EXERCISE REQUIREMENTS
Produce an exact transcription of the listing below, omitting the pictures.

ENTRIES PROVIDED
-----

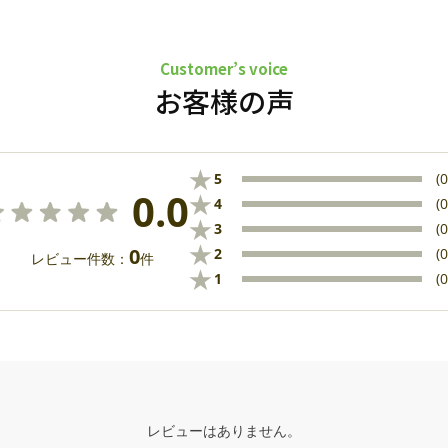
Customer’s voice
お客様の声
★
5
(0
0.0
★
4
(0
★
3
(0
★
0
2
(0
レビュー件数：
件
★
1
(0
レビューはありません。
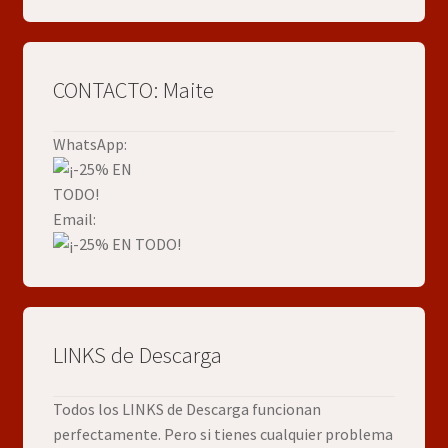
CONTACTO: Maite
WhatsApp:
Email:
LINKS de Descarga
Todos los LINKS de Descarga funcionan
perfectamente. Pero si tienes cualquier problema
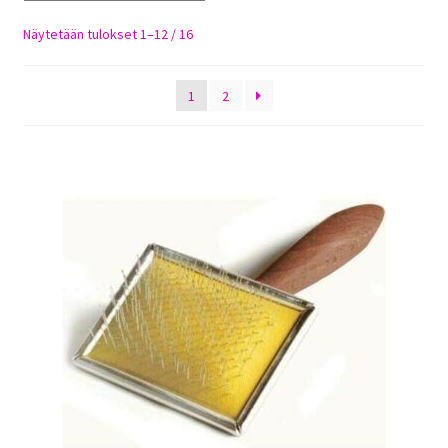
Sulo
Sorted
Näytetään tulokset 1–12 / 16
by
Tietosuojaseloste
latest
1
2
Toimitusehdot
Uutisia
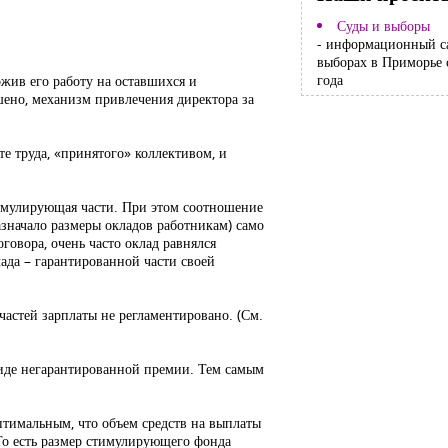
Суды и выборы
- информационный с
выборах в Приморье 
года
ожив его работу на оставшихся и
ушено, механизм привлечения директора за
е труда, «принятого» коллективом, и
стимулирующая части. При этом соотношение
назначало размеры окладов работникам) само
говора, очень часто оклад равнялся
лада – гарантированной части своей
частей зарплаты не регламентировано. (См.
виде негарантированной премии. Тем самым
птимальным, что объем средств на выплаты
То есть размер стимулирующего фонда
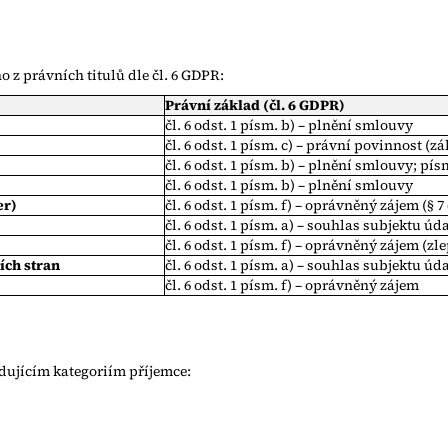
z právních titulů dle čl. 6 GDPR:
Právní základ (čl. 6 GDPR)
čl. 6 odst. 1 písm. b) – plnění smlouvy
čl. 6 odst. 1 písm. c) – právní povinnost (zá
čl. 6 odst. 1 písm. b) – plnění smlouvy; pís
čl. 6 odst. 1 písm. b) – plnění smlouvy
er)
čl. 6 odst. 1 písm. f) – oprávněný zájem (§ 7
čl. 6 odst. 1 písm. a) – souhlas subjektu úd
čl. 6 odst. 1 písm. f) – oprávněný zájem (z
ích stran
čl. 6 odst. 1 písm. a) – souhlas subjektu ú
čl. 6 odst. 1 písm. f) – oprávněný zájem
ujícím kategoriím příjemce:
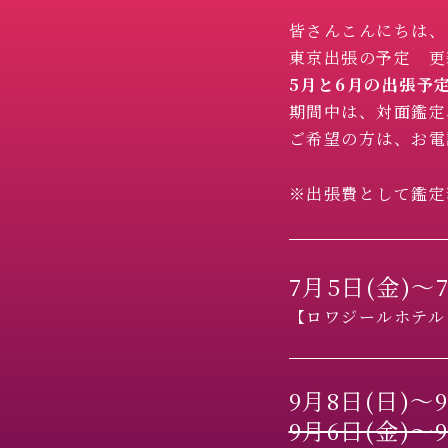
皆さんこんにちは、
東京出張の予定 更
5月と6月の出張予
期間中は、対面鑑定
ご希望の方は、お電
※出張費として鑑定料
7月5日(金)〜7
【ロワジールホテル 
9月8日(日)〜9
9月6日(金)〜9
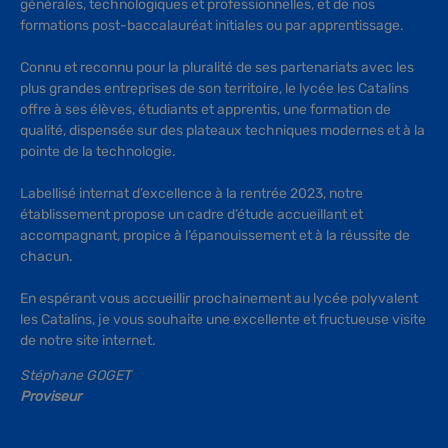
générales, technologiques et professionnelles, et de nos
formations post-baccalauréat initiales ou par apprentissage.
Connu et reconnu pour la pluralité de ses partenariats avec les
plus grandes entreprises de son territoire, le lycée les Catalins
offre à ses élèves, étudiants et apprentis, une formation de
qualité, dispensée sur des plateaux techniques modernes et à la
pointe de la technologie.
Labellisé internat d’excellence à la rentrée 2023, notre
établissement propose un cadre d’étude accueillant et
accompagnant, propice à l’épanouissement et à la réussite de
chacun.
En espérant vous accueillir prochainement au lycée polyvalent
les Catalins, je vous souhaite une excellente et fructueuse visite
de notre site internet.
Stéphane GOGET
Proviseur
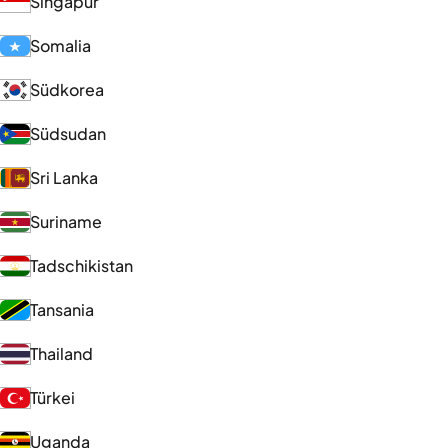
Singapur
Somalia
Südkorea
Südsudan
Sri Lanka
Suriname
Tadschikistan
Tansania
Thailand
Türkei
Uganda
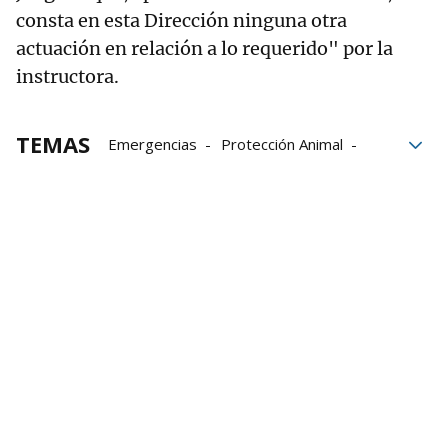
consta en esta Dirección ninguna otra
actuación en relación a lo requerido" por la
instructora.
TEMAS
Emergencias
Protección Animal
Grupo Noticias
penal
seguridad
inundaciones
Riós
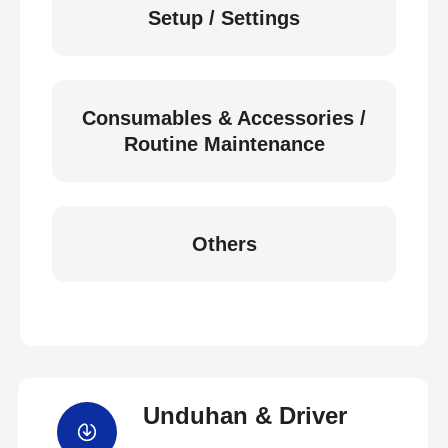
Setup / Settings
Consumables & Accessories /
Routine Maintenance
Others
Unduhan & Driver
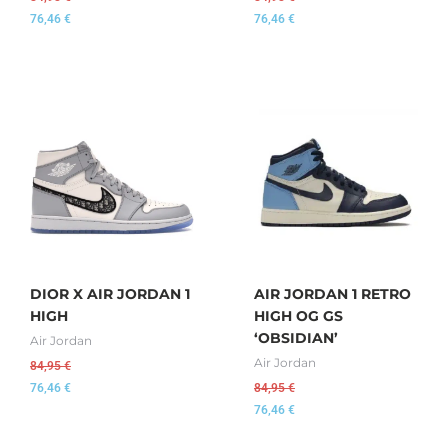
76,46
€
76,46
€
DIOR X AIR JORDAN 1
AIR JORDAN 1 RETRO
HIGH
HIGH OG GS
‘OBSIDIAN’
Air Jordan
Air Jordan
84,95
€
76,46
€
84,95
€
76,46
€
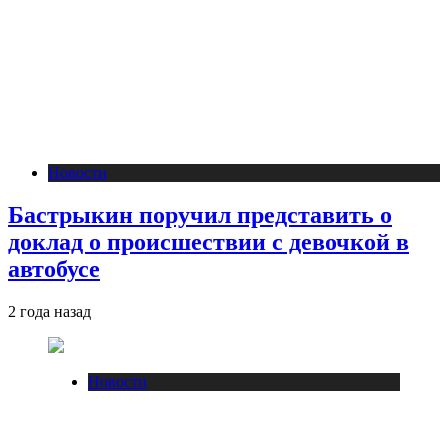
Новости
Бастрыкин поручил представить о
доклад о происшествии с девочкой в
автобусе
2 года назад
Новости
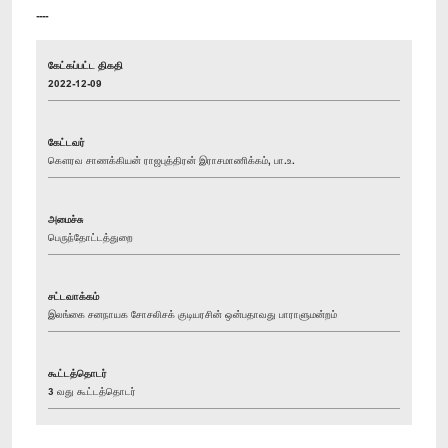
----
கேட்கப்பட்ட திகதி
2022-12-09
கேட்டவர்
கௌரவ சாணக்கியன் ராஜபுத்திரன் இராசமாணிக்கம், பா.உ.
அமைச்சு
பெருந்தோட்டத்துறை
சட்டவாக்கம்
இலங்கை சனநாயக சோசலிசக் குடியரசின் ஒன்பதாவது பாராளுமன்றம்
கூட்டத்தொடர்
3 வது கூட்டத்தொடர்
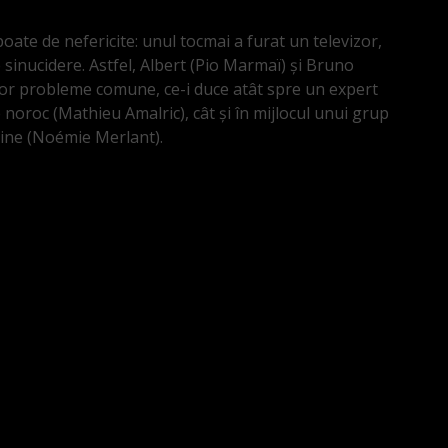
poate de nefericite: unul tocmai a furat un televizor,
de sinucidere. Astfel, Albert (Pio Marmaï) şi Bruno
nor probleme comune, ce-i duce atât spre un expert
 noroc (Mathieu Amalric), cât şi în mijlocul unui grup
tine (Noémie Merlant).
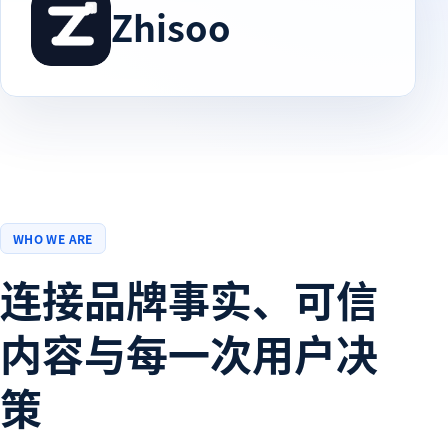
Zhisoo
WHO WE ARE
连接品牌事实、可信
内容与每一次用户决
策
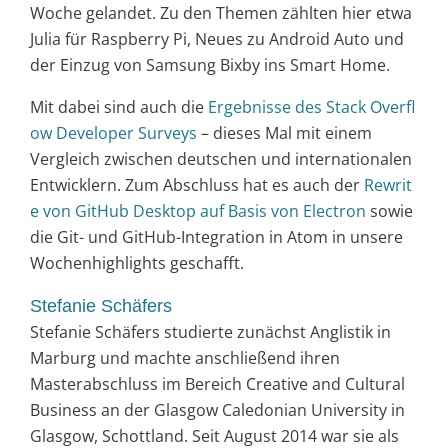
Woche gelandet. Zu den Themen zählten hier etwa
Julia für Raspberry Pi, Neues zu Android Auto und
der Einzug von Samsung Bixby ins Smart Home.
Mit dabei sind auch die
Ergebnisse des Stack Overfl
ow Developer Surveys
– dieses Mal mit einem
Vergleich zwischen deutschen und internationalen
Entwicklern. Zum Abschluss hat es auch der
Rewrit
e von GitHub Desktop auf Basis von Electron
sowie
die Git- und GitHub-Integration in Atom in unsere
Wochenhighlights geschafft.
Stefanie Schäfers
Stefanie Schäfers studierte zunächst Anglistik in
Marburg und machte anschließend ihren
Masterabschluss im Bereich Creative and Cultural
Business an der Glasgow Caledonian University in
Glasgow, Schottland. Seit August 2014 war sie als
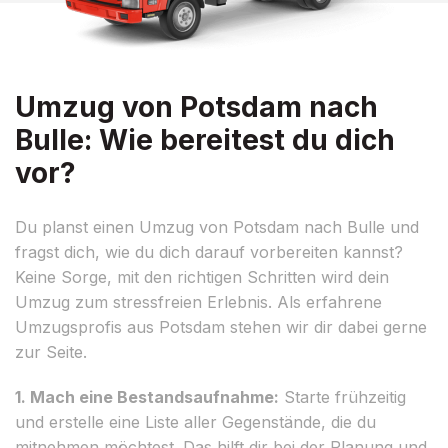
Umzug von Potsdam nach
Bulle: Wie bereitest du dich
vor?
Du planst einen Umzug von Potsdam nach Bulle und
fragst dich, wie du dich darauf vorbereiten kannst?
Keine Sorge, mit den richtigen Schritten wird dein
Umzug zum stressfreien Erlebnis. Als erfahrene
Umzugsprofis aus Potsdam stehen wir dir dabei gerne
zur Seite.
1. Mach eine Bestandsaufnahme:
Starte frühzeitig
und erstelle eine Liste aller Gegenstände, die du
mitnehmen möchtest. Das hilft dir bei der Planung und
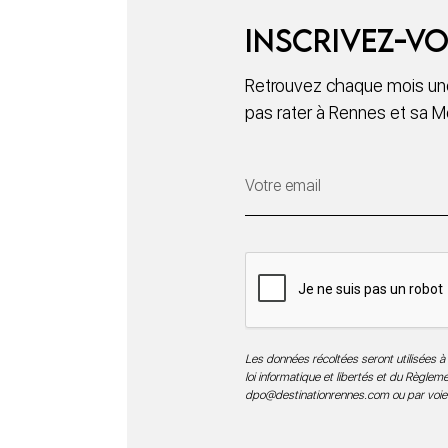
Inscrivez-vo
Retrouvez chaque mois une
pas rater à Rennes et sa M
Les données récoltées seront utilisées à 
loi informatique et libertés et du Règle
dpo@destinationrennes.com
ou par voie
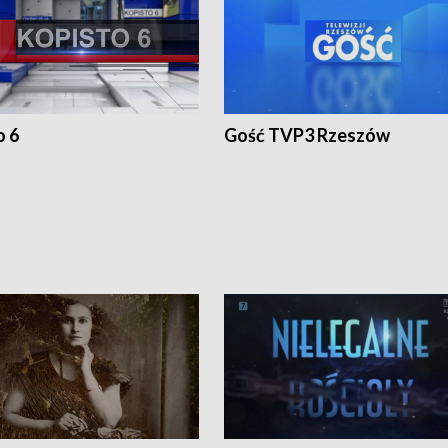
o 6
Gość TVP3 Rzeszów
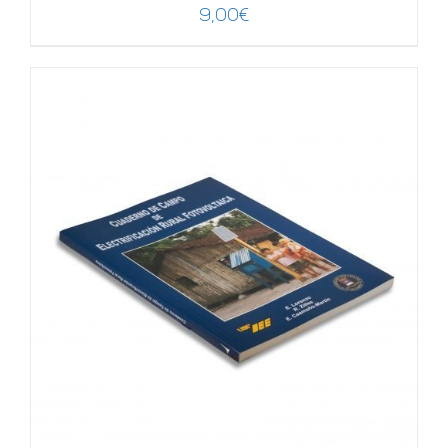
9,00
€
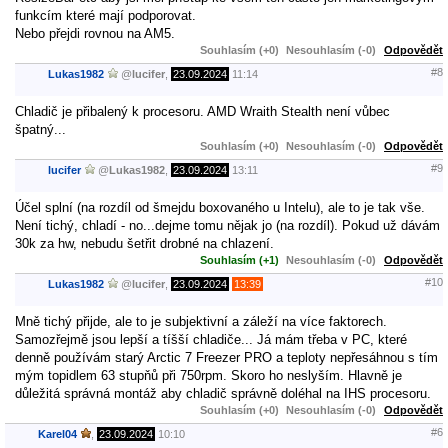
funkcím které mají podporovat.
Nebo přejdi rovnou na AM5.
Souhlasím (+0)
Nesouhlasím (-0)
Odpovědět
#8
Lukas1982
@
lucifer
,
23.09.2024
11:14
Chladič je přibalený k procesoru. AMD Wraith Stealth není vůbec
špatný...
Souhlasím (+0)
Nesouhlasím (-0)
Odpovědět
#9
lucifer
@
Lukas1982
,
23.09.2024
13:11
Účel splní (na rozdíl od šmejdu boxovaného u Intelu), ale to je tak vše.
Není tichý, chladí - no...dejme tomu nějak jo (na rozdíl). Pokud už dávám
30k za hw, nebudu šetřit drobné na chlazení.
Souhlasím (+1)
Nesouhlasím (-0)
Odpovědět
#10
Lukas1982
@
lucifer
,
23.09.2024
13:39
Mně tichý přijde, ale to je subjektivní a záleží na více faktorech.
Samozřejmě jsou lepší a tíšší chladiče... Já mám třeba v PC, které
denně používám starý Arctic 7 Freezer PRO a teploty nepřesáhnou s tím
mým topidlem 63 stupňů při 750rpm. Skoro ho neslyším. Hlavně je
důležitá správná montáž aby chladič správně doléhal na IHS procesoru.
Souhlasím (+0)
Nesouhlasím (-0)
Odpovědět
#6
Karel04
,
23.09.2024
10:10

-----

SOLUTION FOR THIS EXERCISE
Customer’s voice
お客様の声
★
5
(0
0.0
★
4
(0
★
3
(0
★
0
2
(0
レビュー件数：
件
★
1
(0
レビューはありません。
CONTACTO: Maite
WhatsApp:
Email:
LINKS de Descarga
Todos los LINKS de Descarga funcionan
perfectamente. Pero si tienes cualquier problema
Sulo
Sorted
Näytetään tulokset 1–12 / 16
by
Tietosuojaseloste
latest
1
2
Toimitusehdot
Uutisia
Суды и выборы
- информационный с
выборах в Приморье 
года
ожив его работу на оставшихся и
ушено, механизм привлечения директора за
е труда, «принятого» коллективом, и
стимулирующая части. При этом соотношение
назначало размеры окладов работникам) само
говора, очень часто оклад равнялся
лада – гарантированной части своей
частей зарплаты не регламентировано. (См.
виде негарантированной премии. Тем самым
птимальным, что объем средств на выплаты
То есть размер стимулирующего фонда
z právních titulů dle čl. 6 GDPR:
Právní základ (čl. 6 GDPR)
čl. 6 odst. 1 písm. b) – plnění smlouvy
čl. 6 odst. 1 písm. c) – právní povinnost (zá
čl. 6 odst. 1 písm. b) – plnění smlouvy; pís
čl. 6 odst. 1 písm. b) – plnění smlouvy
er)
čl. 6 odst. 1 písm. f) – oprávněný zájem (§ 7
čl. 6 odst. 1 písm. a) – souhlas subjektu úd
čl. 6 odst. 1 písm. f) – oprávněný zájem (z
ích stran
čl. 6 odst. 1 písm. a) – souhlas subjektu ú
čl. 6 odst. 1 písm. f) – oprávněný zájem
ujícím kategoriím příjemce:
皆さんこんにちは、
東京出張の予定 更
5月と6月の出張予
期間中は、対面鑑定
ご希望の方は、お電
※出張費として鑑定料
7月5日(金)〜7
【ロワジールホテル 
9月8日(日)〜9
9月6日(金)〜9
générales, technologiques et professionnelles, et de nos
formations post-baccalauréat initiales ou par apprentissage.
Connu et reconnu pour la pluralité de ses partenariats avec les
plus grandes entreprises de son territoire, le lycée les Catalins
offre à ses élèves, étudiants et apprentis, une formation de
qualité, dispensée sur des plateaux techniques modernes et à la
pointe de la technologie.
Labellisé internat d’excellence à la rentrée 2023, notre
établissement propose un cadre d’étude accueillant et
accompagnant, propice à l’épanouissement et à la réussite de
chacun.
En espérant vous accueillir prochainement au lycée polyvalent
les Catalins, je vous souhaite une excellente et fructueuse visite
de notre site internet.
Stéphane GOGET
Proviseur
Singapur
Somalia
Südkorea
Südsudan
Sri Lanka
Suriname
Tadschikistan
Tansania
Thailand
Türkei
Uganda
consta en esta Dirección ninguna otra
actuación en relación a lo requerido" por la
instructora.
TEMAS
Emergencias
Protección Animal
Grupo Noticias
penal
seguridad
inundaciones
Riós
Setup / Settings
Consumables & Accessories /
Routine Maintenance
Others
Unduhan & Driver
76,46
€
76,46
€
DIOR X AIR JORDAN 1
AIR JORDAN 1 RETRO
HIGH
HIGH OG GS
‘OBSIDIAN’
Air Jordan
Air Jordan
84,95
€
76,46
€
84,95
€
76,46
€
Новости
Бастрыкин поручил представить о
доклад о происшествии с девочкой в
автобусе
2 года назад
Новости
----
கேட்கப்பட்ட திகதி
2022-12-09
கேட்டவர்
கௌரவ சாணக்கியன் ராஜபுத்திரன் இராசமாணிக்கம், பா.உ.
அமைச்சு
பெருந்தோட்டத்துறை
சட்டவாக்கம்
இலங்கை சனநாயக சோசலிசக் குடியரசின் ஒன்பதாவது பாராளுமன்றம்
கூட்டத்தொடர்
3 வது கூட்டத்தொடர்
poate de nefericite: unul tocmai a furat un televizor,
de sinucidere. Astfel, Albert (Pio Marmaï) şi Bruno
nor probleme comune, ce-i duce atât spre un expert
 noroc (Mathieu Amalric), cât şi în mijlocul unui grup
tine (Noémie Merlant).
Zhisoo
WHO WE ARE
连接品牌事实、可信
内容与每一次用户决
策
Woche gelandet. Zu den Themen zählten hier etwa
Julia für Raspberry Pi, Neues zu Android Auto und
der Einzug von Samsung Bixby ins Smart Home.
Mit dabei sind auch die
Ergebnisse des Stack Overfl
ow Developer Surveys
– dieses Mal mit einem
Vergleich zwischen deutschen und internationalen
Entwicklern. Zum Abschluss hat es auch der
Rewrit
e von GitHub Desktop auf Basis von Electron
sowie
die Git- und GitHub-Integration in Atom in unsere
Wochenhighlights geschafft.
Stefanie Schäfers
Stefanie Schäfers studierte zunächst Anglistik in
Marburg und machte anschließend ihren
Masterabschluss im Bereich Creative and Cultural
Business an der Glasgow Caledonian University in
Glasgow, Schottland. Seit August 2014 war sie als
Umzug von Potsdam nach
Bulle: Wie bereitest du dich
vor?
Du planst einen Umzug von Potsdam nach Bulle und
fragst dich, wie du dich darauf vorbereiten kannst?
Keine Sorge, mit den richtigen Schritten wird dein
Umzug zum stressfreien Erlebnis. Als erfahrene
Umzugsprofis aus Potsdam stehen wir dir dabei gerne
zur Seite.
1. Mach eine Bestandsaufnahme:
Starte frühzeitig
und erstelle eine Liste aller Gegenstände, die du
mitnehmen möchtest. Das hilft dir bei der Planung und
Inscrivez-vo
Retrouvez chaque mois une
pas rater à Rennes et sa M
Les données récoltées seront utilisées à 
loi informatique et libertés et du Règle
dpo@destinationrennes.com
ou par voie
o 6
Gość TVP3 Rzeszów
9,00
€
funkcím které mají podporovat.
Nebo přejdi rovnou na AM5.
Souhlasím (+0)
Nesouhlasím (-0)
Odpovědět
#8
Lukas1982
@
lucifer
,
23.09.2024
11:14
Chladič je přibalený k procesoru. AMD Wraith Stealth není vůbec
špatný...
Souhlasím (+0)
Nesouhlasím (-0)
Odpovědět
#9
lucifer
@
Lukas1982
,
23.09.2024
13:11
Účel splní (na rozdíl od šmejdu boxovaného u Intelu), ale to je tak vše.
Není tichý, chladí - no...dejme tomu nějak jo (na rozdíl). Pokud už dávám
30k za hw, nebudu šetřit drobné na chlazení.
Souhlasím (+1)
Nesouhlasím (-0)
Odpovědět
#10
Lukas1982
@
lucifer
,
23.09.2024
13:39
Mně tichý přijde, ale to je subjektivní a záleží na více faktorech.
Samozřejmě jsou lepší a tíšší chladiče... Já mám třeba v PC, které
denně používám starý Arctic 7 Freezer PRO a teploty nepřesáhnou s tím
mým topidlem 63 stupňů při 750rpm. Skoro ho neslyším. Hlavně je
důležitá správná montáž aby chladič správně doléhal na IHS procesoru.
Souhlasím (+0)
Nesouhlasím (-0)
Odpovědět
#6
Karel04
,
23.09.2024
10:10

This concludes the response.